As a nationally-certified beer judge through the ABA, I have to compare beers and use phrases to describe my total experience, including all 5 senses. Am I m,aterialistic? It is, afterall, a "comparison" review.

It's that "I'm actually too cool to stoop to this but I'll do it for you" condescending crap that I hate in some prose.

That said....your prose, george, was incredible. Well put, well said and well done!

8:18 AM  
Blogger freakpowertix said...

excellent entry, george.

my perspective on the merits of foodie-ness is best summed up by the character of steve zissou, from wes anderson's "the life aquatic," during a tour of his boat: "here's where we do all of our different science projects and experiments and so on... this is the kitchen, which contains probably some of the most technologically-advanced equipment on the ship."

dood's got his priorities right...

9:50 AM  
Blogger Trekking Left said...

This kind of reminds me of movie critics who basically hate movies ... like that woman at Salon.com (I forget her name).

6:28 PM  
Anonymous kusala said...

That kind of comment would irk me momentarily, but ultimately I would just chalk it up to some people lacking any degree of interest in specific subjects. That would be unlike some of us dilletantes who enjoy reading about everything from the perfect Albariño to the engineering of the composite material used in the fuselage of the Boeing 787 (to choose an...er... random example).

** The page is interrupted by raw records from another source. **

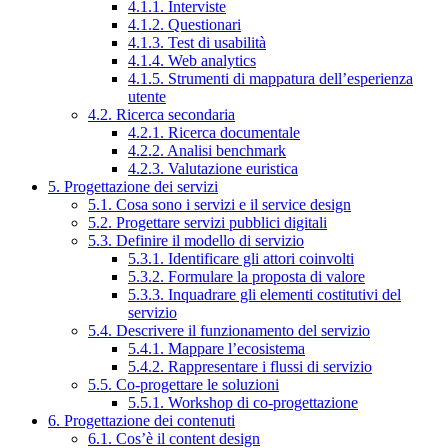
4.1.1. Interviste
4.1.2. Questionari
4.1.3. Test di usabilità
4.1.4. Web analytics
4.1.5. Strumenti di mappatura dell’esperienza
utente
4.2. Ricerca secondaria
4.2.1. Ricerca documentale
4.2.2. Analisi benchmark
4.2.3. Valutazione euristica
5. Progettazione dei servizi
5.1. Cosa sono i servizi e il service design
5.2. Progettare servizi pubblici digitali
5.3. Definire il modello di servizio
5.3.1. Identificare gli attori coinvolti
5.3.2. Formulare la proposta di valore
5.3.3. Inquadrare gli elementi costitutivi del
servizio
5.4. Descrivere il funzionamento del servizio
5.4.1. Mappare l’ecosistema
5.4.2. Rappresentare i flussi di servizio
5.5. Co-progettare le soluzioni
5.5.1. Workshop di co-progettazione
6. Progettazione dei contenuti
6.1. Cos’è il content design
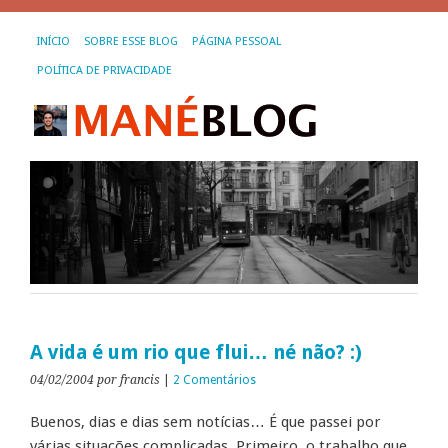
INÍCIO
SOBRE ESSE BLOG
PÁGINA PESSOAL
POLÍTICA DE PRIVACIDADE
A vida é um rio que flui… né não? :)
04/02/2004
por francis
|
2 Comentários
Buenos, dias e dias sem notícias… É que passei por
várias situações complicadas. Primeiro, o trabalho que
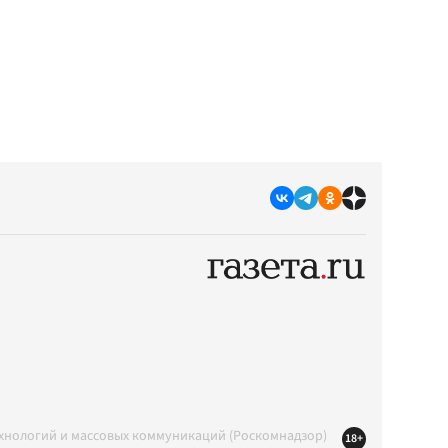
ехнологий и массовых коммуникаций (Роскомнадзор)
18+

Wolcott says why should he "care what went down your gullet that halcyon night in Provence?" I suppose I could wonder why I should care about any of his dining companions besides Toni Morrison. However, I might press forward and read his article anyway, in the hopes of learning something new about topics I previously didn't consider caring about. And we can all just hope that Wolcott might consider broadening his horizons with a bit of "foodie" perspective without being so dismissive.

Finally, it is annoying when writers dismiss the so-called snobbery of others with what are essentially pronouncements of their own. On that note, happy holidays!

6:28 PM  
Anonymous Putta Nesca said...

Why pick on food writing? Here's one of the best answers I've read.

Money quote:
"...our consumption has created a cult of fetishists and fussbudgets. And we're breeding children within earshot of our fussing over wines and breads and artisanal cheeses. (Funny, how the word artisanal has "anal" in it). Now they too lift the top slice to peer what's underneath and announce it. All of our fears and preferences culminate in awful table manners and wrinkling brows. Even in praise, deconstruction often follows, which can turn food into a pile of parts and processes."

7:47 AM  
Blogger George said...

Dear Ms. Nesca (I don't know you well enough to know if you're a Putta, so I won't assume)--

Yes, when things get fussy it's a problem. But as I tried to explain in my already long-winded entry, being a foodie isn't automatically about over-analyzing or being precious.

And I'm always suspicious of any suggestion that any thinking is over-thinking. In general we don't think enough.